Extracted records
--------------------------------

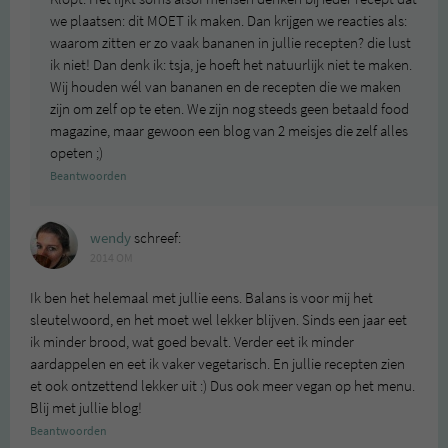
we plaatsen: dit MOET ik maken. Dan krijgen we reacties als:
waarom zitten er zo vaak bananen in jullie recepten? die lust
ik niet! Dan denk ik: tsja, je hoeft het natuurlijk niet te maken.
Wij houden wél van bananen en de recepten die we maken
zijn om zelf op te eten. We zijn nog steeds geen betaald food
magazine, maar gewoon een blog van 2 meisjes die zelf alles
opeten ;)
Beantwoorden
wendy
schreef:
2014 OM
Ik ben het helemaal met jullie eens. Balans is voor mij het
sleutelwoord, en het moet wel lekker blijven. Sinds een jaar eet
ik minder brood, wat goed bevalt. Verder eet ik minder
aardappelen en eet ik vaker vegetarisch. En jullie recepten zien
et ook ontzettend lekker uit :) Dus ook meer vegan op het menu.
Blij met jullie blog!
Beantwoorden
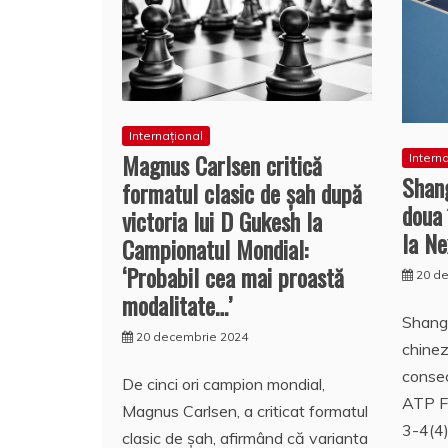
Internațional
Magnus Carlsen critică
Intern
Shan
formatul clasic de șah după
doua 
victoria lui D Gukesh la
la Ne
Campionatul Mondial:
‘Probabil cea mai proastă
20 d
modalitate…’
Shang 
20 decembrie 2024
chinez
consec
De cinci ori campion mondial,
ATP Fi
Magnus Carlsen, a criticat formatul
3-4(4)
clasic de șah, afirmând că varianta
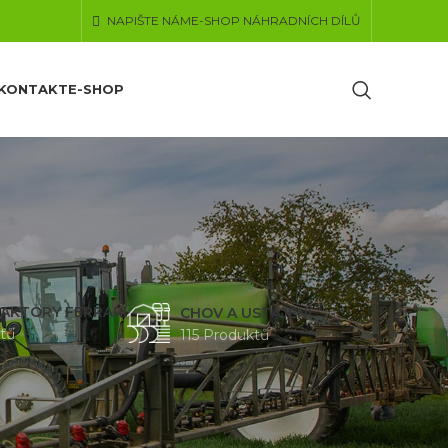
NAPIŠTE NÁM
E-SHOP NÁHRADNÍCH DÍLŮ
KONTAKT
E-SHOP
AKTORY FERRARI
CHOV A USTÁJENÍ
tů
115 Produktů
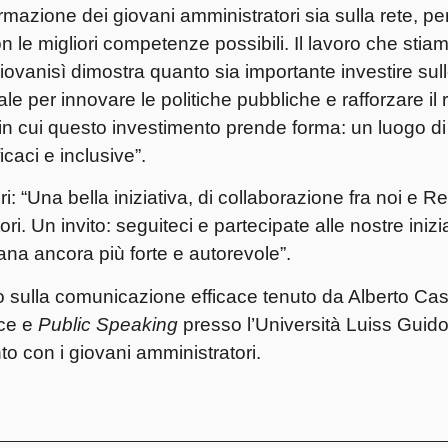
mazione dei giovani amministratori sia sulla rete, per
con le migliori competenze possibili. Il lavoro che sti
ovanisì dimostra quanto sia importante investire sul
per innovare le politiche pubbliche e rafforzare il r
o in cui questo investimento prende forma: un luogo di
icaci e inclusive”.
ri
: “Una bella iniziativa, di collaborazione fra noi e R
i. Un invito: seguiteci e partecipate alle nostre inizia
ana ancora più forte e autorevole”.
o sulla comunicazione efficace tenuto da Alberto Cas
ace e
Public Speaking
presso l’Università Luiss Guido 
nto con i giovani amministratori.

--------------------------------

If a line falls between the first line of the records above and the line containing "Wij houden wél", inclusive, retype it exactly; leave pictures out.

SOLUTION TO THIS TASK
we plaatsen: dit MOET ik maken. Dan krijgen we reacties als:
waarom zitten er zo vaak bananen in jullie recepten? die lust
ik niet! Dan denk ik: tsja, je hoeft het natuurlijk niet te maken.
Wij houden wél van bananen en de recepten die we maken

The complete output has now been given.